Il est évident que cela ne marche pas. Dans ces circonstances, la solidarité internationale s’avère cruciale, et cela dans l’intérêt de tous.

Les socles de protection sociale destinés à l’ensemble des populations ont un coût abordable. Cette année, pour l’ensemble des pays en développement, le fossé financier – c’est-à-dire la différence entre les investissements actuels de ces pays dans la protection sociale et ce que coûterait un socle complet de protection sociale (y compris en matière de santé) – est d’environ 1 191 milliards de dollars, en comptant l’impact du COVID-19. Cependant, pour les pays à bas revenu, le fossé n’est que de 78 milliards environ, ce qui constitue un montant négligeable si l’on compare au PIB des pays industrialisés. Et pourtant, le montant total de l’aide officielle au développement en matière de protection sociale ne représente que 0,0047 pour cent du revenu national brut des pays donateurs.

Le droit international relatif aux droits de l’homme reconnaît que les pays riches ont le devoir de contribuer à l’accomplissement des droits sociaux dans les pays aux revenus plus limités et un certain nombre de pas ont été accomplis afin de transformer cet engagement en aide concrète.

Ainsi, en 2011, un comité consultatif d’experts avait recommandé que les donateurs fournissent un financement stable sur plusieurs années afin de renforcer la protection sociale dans les pays en développement. En 2012, deux experts indépendants des droits de l’homme de l’ONU avaient proposé la création d’un Fonds mondial en faveur de la protection sociale afin d’aider les pays à bas revenu à créer des socles de protection sociale destinés à leur population. La même année, les mandants de l’OIT, c’est-à-dire les gouvernements, les travailleurs et les employeurs de 185 pays, avaient soutenu l’idée d’une protection sociale complète par un engagement adopté de manière unanime pour un «établissement et un maintien… de socles de protection sociale comme élément fondamental des systèmes nationaux de sécurité sociale».

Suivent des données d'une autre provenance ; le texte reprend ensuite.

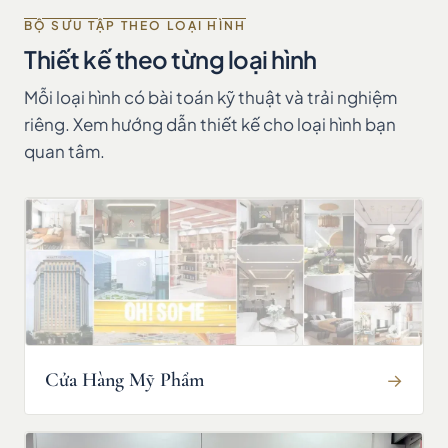
BỘ SƯU TẬP THEO LOẠI HÌNH
Thiết kế theo từng loại hình
Mỗi loại hình có bài toán kỹ thuật và trải nghiệm
riêng. Xem hướng dẫn thiết kế cho loại hình bạn
quan tâm.
Cửa Hàng Mỹ Phẩm
→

Nous entendons régulièrement des engagements autour du fait que nous devons, et que nous allons, «mieux reconstruire» après la crise actuelle. Or, nous ne pouvons accomplir cette mission que si chacun dispose d’un niveau minimum de protection sociale, y compris les personnes les plus pauvres et les plus marginalisées.

Les différents pays doivent donc déployer les ressources financières maximales disponibles pour faire de la protection sociale une réalité pour toutes et pour tous. Cela peut nécessiter des stratégies plus efficaces en matière fiscale et de s’attaquer à la corruption. A long terme cependant, cette redistribution des ressources contribuera à réduire les inégalités et les discriminations et à tenir la promesse de «n’oublier personne» qui figure dans le Programme 2030 de développement durable.

Il reste que cette crise nous a appris plusieurs choses. L’une d’elles réside dans le fait que mieux reconstruire nécessite une solidarité internationale ainsi qu’une meilleure protection sociale universelle, et pas seulement pour ceux qui, d’ores et déjà, en ont les moyens. Si nous ignorons ce message, nous prenons le risque de condamner les générations futures à continuer d’endurer les immenses souffrances auxquelles nous sommes confrontés actuellement. Il s’agit là, assurément, d’une perspective intolérable.

Par Michelle Bachelet, Olivier De Schutter et Guy Ryder



Michelle Bachelet est Haut-Commissaire de l’ONU aux droits de l’homme; Olivier De Schutter est rapporteur spécial de l’ONU sur l’extrême pauvreté et les droits de l’homme; Guy Ryder est Directeur général de l’Organisation internationale du Travail (OIT).

Note: Cet article a auparavant été publié dans Le Monde, le Jakarta Post et le Nezavisimaya gazeta.